SIEM (Security Information and Event Management)

Platforms that collect, correlate, and analyze security event data from across an organization’s infrastructure. SIEM provides real-time monitoring, alerting, and compliance reporting.

Snort

An open-source intrusion prevention system originally created by Martin Roesch. Snort 3.0 powers Cisco Firepower with multi-threaded architecture, enabling higher throughput and more flexible rule writing.

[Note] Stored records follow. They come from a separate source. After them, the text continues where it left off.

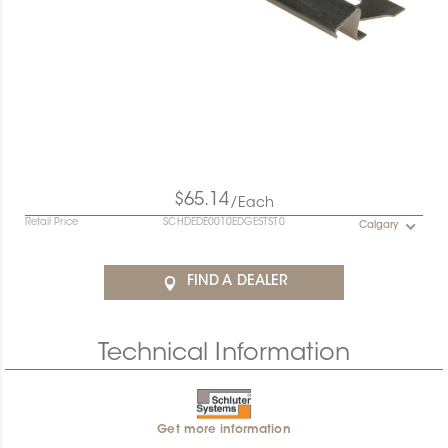
$65.14
/Each
Retail Price
SCHDEDE0010EDGESTST0
Calgary
FIND A DEALER
Technical Information
Get more information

SSE (Security Service Edge)

The security component of SASE, delivering secure web gateway (SWG), cloud access security broker (CASB), zero trust network access (ZTNA), and firewall-as-a-service from the cloud. Cisco Secure Access is Cisco’s SSE solution.

SWG (Secure Web Gateway)

A security solution that filters web traffic to protect users from malicious websites, enforce acceptable use policies, and prevent data exfiltration through web channels.

T

Talos (Cisco Talos)

Cisco’s threat intelligence organization — one of the world’s largest commercial threat research groups. Talos analyzes threats, discovers vulnerabilities, and provides intelligence that feeds into all Cisco security products.

TrustSec (Cisco TrustSec)

Cisco’s solution for software-defined segmentation using Security Group Tags (SGTs). TrustSec classifies traffic based on identity and applies group-based policies across the network without requiring IP-based ACLs.

V

VLAN (Virtual Local Area Network)

A logical subdivision of a network at Layer 2 that groups devices regardless of physical location. VLANs were the original approach to network segmentation but lack the granularity of modern micro-segmentation.

X

XDR (Extended Detection and Response)

A security platform that correlates data across endpoints, networks, cloud, and email to detect, investigate, and respond to threats holistically. Cisco XDR integrates with both Cisco and third-party tools for unified threat visibility.

Z

Zero Trust

A security framework based on the principle “never trust, always verify.” Zero Trust assumes no user, device, or network is inherently trustworthy and requires continuous verification for every access request. It’s a philosophy, not a single product.

ZTNA (Zero Trust Network Access)

A security model that provides secure remote access to applications based on identity and context, replacing traditional VPNs. ZTNA grants access per-application rather than providing broad network access.